Copy out exactly the lines from the one containing "Rugby Federation" through the end of the records, and no pictures.

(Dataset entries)
· · ·
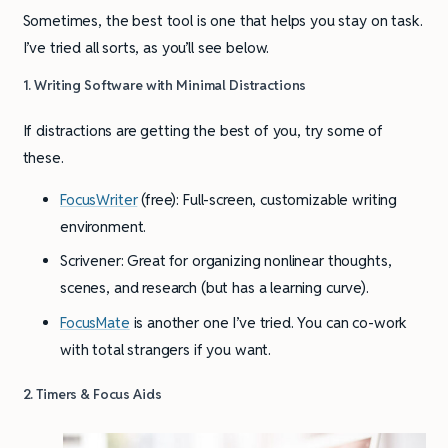
Sometimes, the best tool is one that helps you stay on task.
I’ve tried all sorts, as you’ll see below.
1. Writing Software with Minimal Distractions
If distractions are getting the best of you, try some of
these.
FocusWriter
(free): Full-screen, customizable writing
environment.
Scrivener: Great for organizing nonlinear thoughts,
scenes, and research (but has a learning curve).
FocusMate
is another one I’ve tried. You can co-work
with total strangers if you want.
2. Timers & Focus Aids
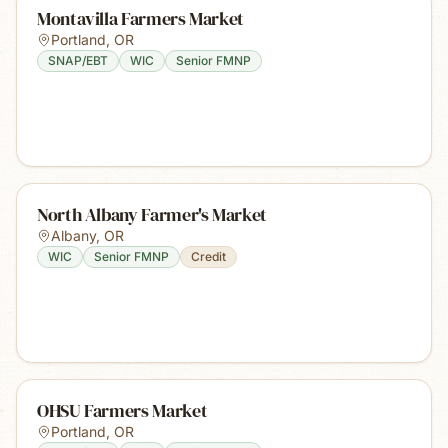
Montavilla Farmers Market
Portland
,
OR
SNAP/EBT
WIC
Senior FMNP
North Albany Farmer's Market
Albany
,
OR
WIC
Senior FMNP
Credit
OHSU Farmers Market
Portland
,
OR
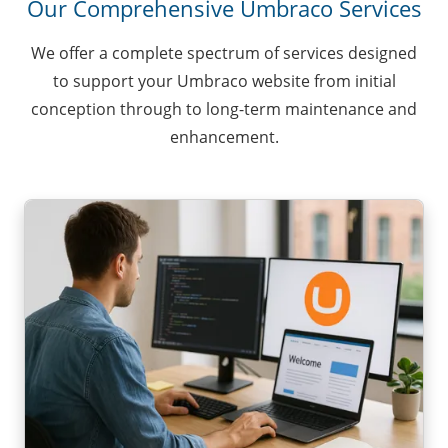
Our Comprehensive Umbraco Services
We offer a complete spectrum of services designed
to support your Umbraco website from initial
conception through to long-term maintenance and
enhancement.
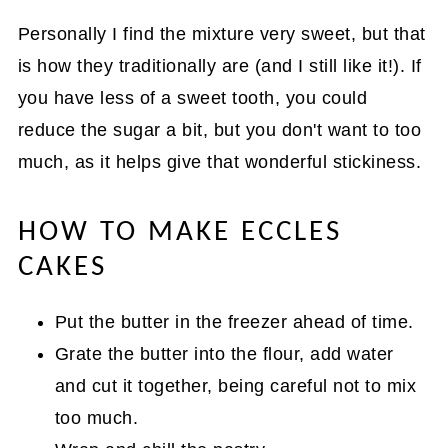
Personally I find the mixture very sweet, but that
is how they traditionally are (and I still like it!). If
you have less of a sweet tooth, you could
reduce the sugar a bit, but you don't want to too
much, as it helps give that wonderful stickiness.
HOW TO MAKE ECCLES
CAKES
Put the butter in the freezer ahead of time.
Grate the butter into the flour, add water
and cut it together, being careful not to mix
too much.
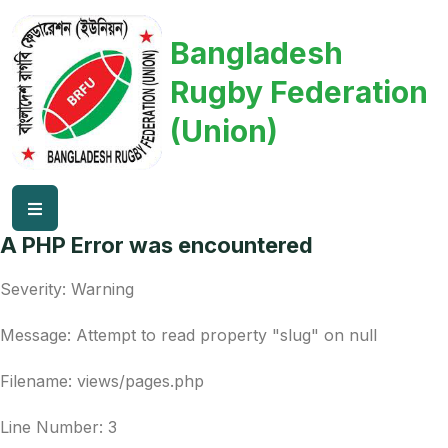
Bangladesh
Rugby Federation
(Union)
A PHP Error was encountered
Severity: Warning
Message: Attempt to read property "slug" on null
Filename: views/pages.php
Line Number: 3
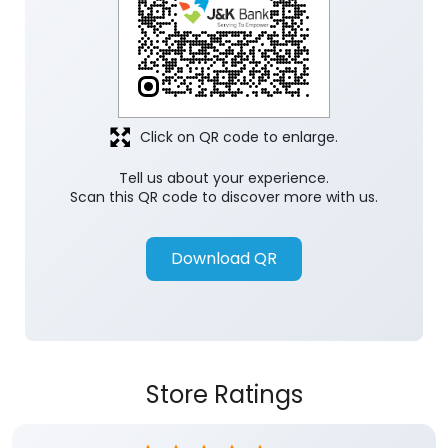
Click on QR code to enlarge.
Tell us about your experience.
Scan this QR code to discover more with us.
Download QR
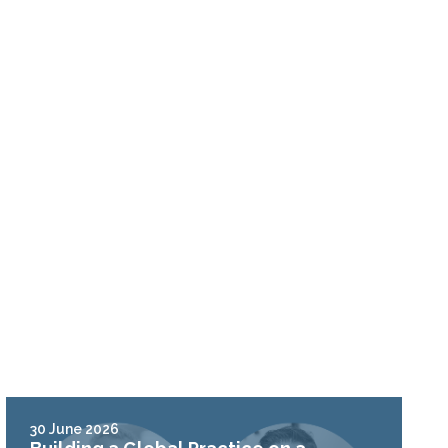
30 June 2026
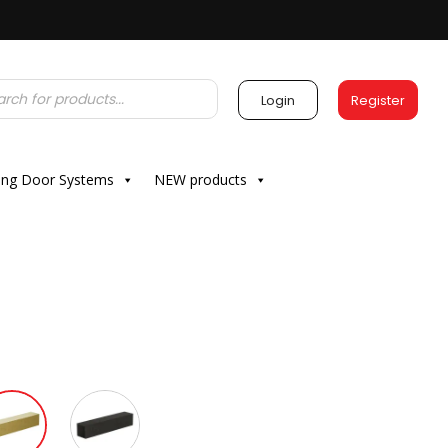
Login
Register
ding Door Systems
NEW products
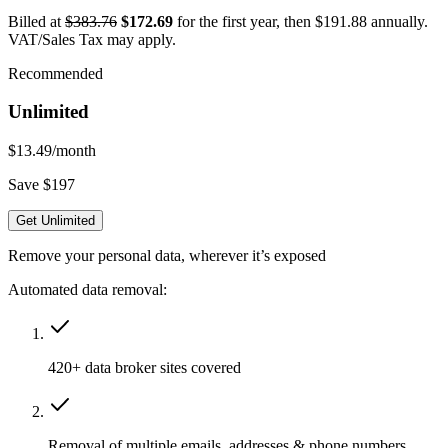
Billed at
$383.76
$172.69
for the first year, then $191.88 annually.
VAT/Sales Tax may apply.
Recommended
Unlimited
$13.49
/month
Save $197
Get Unlimited
Remove your personal data, wherever it’s exposed
Automated data removal:
420+ data broker sites covered
Removal of multiple emails, addresses & phone numbers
· · ·
» Answer space
Rugby Federation
(Union)
A PHP Error was encountered
Severity: Warning
Message: Attempt to read property "slug" on null
Filename: views/pages.php
Line Number: 3
Click on QR code to enlarge.
Tell us about your experience.
Scan this QR code to discover more with us.
Download QR
30 June 2026
Login
Register
ding Door Systems
NEW products
Billed at
$383.76
$172.69
for the first year, then $191.88 annually.
VAT/Sales Tax may apply.
Recommended
Unlimited
$13.49
/month
Save $197
Get Unlimited
Remove your personal data, wherever it’s exposed
Automated data removal:
420+ data broker sites covered
Removal of multiple emails, addresses & phone numbers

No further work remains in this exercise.